Wednesday, 27 July 2016

Public Zika virus data can be volatile Zika virus data...

So it turns out I hadn't had a stroke or started losing my mind. 

....10 hours earlier....

I received an answer to my questions tweeted at the Colombian National Institute of Health asking why Colombia's Zika virus (ZIKV) data had been revised downward. Was it simply data cleaning? How did it happen? Why now? As you can see from the drop in weekly figures (that last red bar), it was a quite a cleanup if so - a drop in 5,000 cases!
Graph No. 1. The cumulative curve of suspected ZVD cases
(pink circles, left-hand axis) and the change in suspected ZVD case
numbers when compared to the preceding week's total
(red bars, right-hand axis) including the original
epidemiological week No. 28 data. Data from [1].
Click on graph to enlarge.

Graph No.2. The cumulative curve of confirmed ZIKV infections 
(lilac circles, left-hand axis) and the change in confirmed ZIKV infection 
numbers when compared to the preceding week's total 
(purple bars, right-hand axis). Now added the reported umber of microcephaly cases 
confirmed as ZIKV infected (yellow bars, right-hand axis) including the original 
epidemiological week No. 28 data. To account for adjustments 
that take cases away when there is no weekly case growth, a negative 
value - the y-axes now allow for negative values. Data from [1]. 
Click on graph to enlarge.










































Dr Fernando Ruiz, the Deputy Minister of Public Health and Service Delivery Colombia kindly engaged me on Twitter, telling me that each week their data get adjusted to account for current and former week's lags. I sent him Graph 1 above to try and reiterate that this past epidemiological week had been a bit different than any other this year. When he bounced some numbers at me something seemed weird - these were different from what I'd recorded. 

Sure enough, my spreadsheet no longer matched up with the numbers I'd harvested on Sunday morning (my time, AEST) from the Week No.28 Colombian Epidemiological Bulletin.

Weird. My usual first reaction - it's all my fault. Had I been daydreaming when I copied the numbers across? Had my Excel formulae betrayed me (never!)? Had the kids edited my blog? Had the cat sneakily deleted and typed a few figures. Had I had a small cerebral incident? Am I having one now?

Am I doomed to never know the answer?

Thankfully, @FluTrackers had a post from @thelonevirologi including charts and numbers from the Colombian data and sure enough a key figure was there that was common to both our datasets - but no longer anywhere to be found on the Colombian bulletin - 7 166 confirmed laboratory cases. And, coming to the rescue of my sanity, @thelonevirologi still had the original PDF - the data had indeed been released wrongly and then corrected and re-released by the National Institute of Health. Phew.

Public data are volatile

This really is a stark reminder that public data are volatile and can change. 

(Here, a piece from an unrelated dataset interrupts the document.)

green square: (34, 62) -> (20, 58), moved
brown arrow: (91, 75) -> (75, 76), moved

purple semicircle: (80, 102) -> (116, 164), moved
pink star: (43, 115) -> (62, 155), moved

Sometimes that change may not be identified by the publisher - no version numbering and no note to say what changed and why. Simple stuff to add, but sometimes completely absent. 

We bloggers, who live in the 'grey literature' world (and rarely attract citations from the scientific literature), may be better at understanding the need to own our changes and mistakes. We often try to correct them in a way that is obvious to those who use or even rely on our information. This is just good practice.

And what about Colombia's ZIKV numbers this week?

As to the updated ZIKV figures from Colombia, the revised versions show that clinically suspect ZIKV disease cases do in fact continue to rise (+933) and that there were 22 more confirmed cases among pregnant women added this past week. No general ZIKV disease confirmations were reported after the 176 from last week and no new cases of ZIKV-associated microcephaly were added this week after 4 consecutive weeks of growth. Perhaps this is one of those laboratory 'off weeks'.

Colombia notes that it expects ZIKV-related microcephaly cases to increase in September and October 2016 as more pregnant women come to term.[2] A nearly 8% increase in (known) miscarriages has already been reported in Colombia but no rise in the use of abortion clinics which might otherwise "hide" the congenital impact of ZIKV infection not registered as microcephaly.[3] 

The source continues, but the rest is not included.